Entertainment Tonight says they allegedly have information which may point to Britney Spears as the person who may have hired hit men to kill Kevin Federline. Here’s more:
ET has several reliable sources that the FBI and LAPD are investigating legitimate leads on a contract hit on KEVIN FEDERLINE’s life.
Multiple sources tell ET that the FBI made attempts to contact Federline to inform him of the potential danger.
Sources within the FBI tell ET that this is the bureau’s standard operating procedure when someone’s life is threatened.
ET has been working this story for the past two months. When contacted, the FBI told us that the bureau cannot confirm or deny an investigation.
The custody battle is really heating up now. It shouldn’t be hard to find the hit men. Just look for two guys honking horns that smell like Cheetos with big red noses, colorful afros, and big floppy feet.
…an FBI investigation into a plot to kill Kevin Ferderline are completely untrue — however, an LAPD investigation was conducted in the past.
According to LAPD, the department opened an investigation into a threat on Federline’s life nearly two months ago, but the case was closed due to insufficient evidence.
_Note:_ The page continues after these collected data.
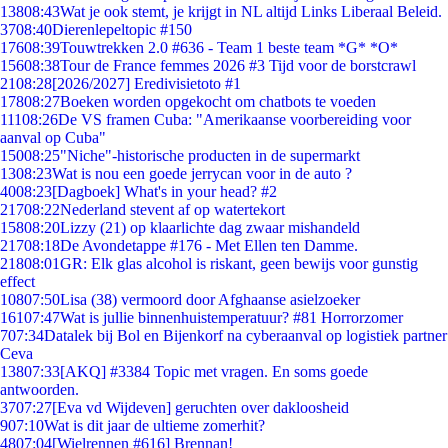
138
08:43
Wat je ook stemt, je krijgt in NL altijd Links Liberaal Beleid.
37
08:40
Dierenlepeltopic #150
176
08:39
Touwtrekken 2.0 #636 - Team 1 beste team *G* *O*
156
08:38
Tour de France femmes 2026 #3 Tijd voor de borstcrawl
21
08:28
[2026/2027] Eredivisietoto #1
178
08:27
Boeken worden opgekocht om chatbots te voeden
111
08:26
De VS framen Cuba: "Amerikaanse voorbereiding voor
aanval op Cuba"
150
08:25
"Niche"-historische producten in de supermarkt
13
08:23
Wat is nou een goede jerrycan voor in de auto ?
40
08:23
[Dagboek] What's in your head? #2
217
08:22
Nederland stevent af op watertekort
158
08:20
Lizzy (21) op klaarlichte dag zwaar mishandeld
217
08:18
De Avondetappe #176 - Met Ellen ten Damme.
218
08:01
GR: Elk glas alcohol is riskant, geen bewijs voor gunstig
effect
108
07:50
Lisa (38) vermoord door Afghaanse asielzoeker
161
07:47
Wat is jullie binnenhuistemperatuur? #81 Horrorzomer
7
07:34
Datalek bij Bol en Bijenkorf na cyberaanval op logistiek partner
Ceva
138
07:33
[AKQ] #3384 Topic met vragen. En soms goede
antwoorden.
37
07:27
[Eva vd Wijdeven] geruchten over dakloosheid
9
07:10
Wat is dit jaar de ultieme zomerhit?
48
07:04
[Wielrennen #616] Brennan!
TMZ also spoke with the L.A. spokesperson for the FBI, who blasted reports claiming that the the FBI ever confirmed anything about a K-Fed investigation saying, "The information on the Internet on these reports is not accurate. It did not come from the FBI at all."
That’s a relief. Turns out Britney is more old fashioned. She’ll probably take K-Fed out with a long rifle or a crossbow.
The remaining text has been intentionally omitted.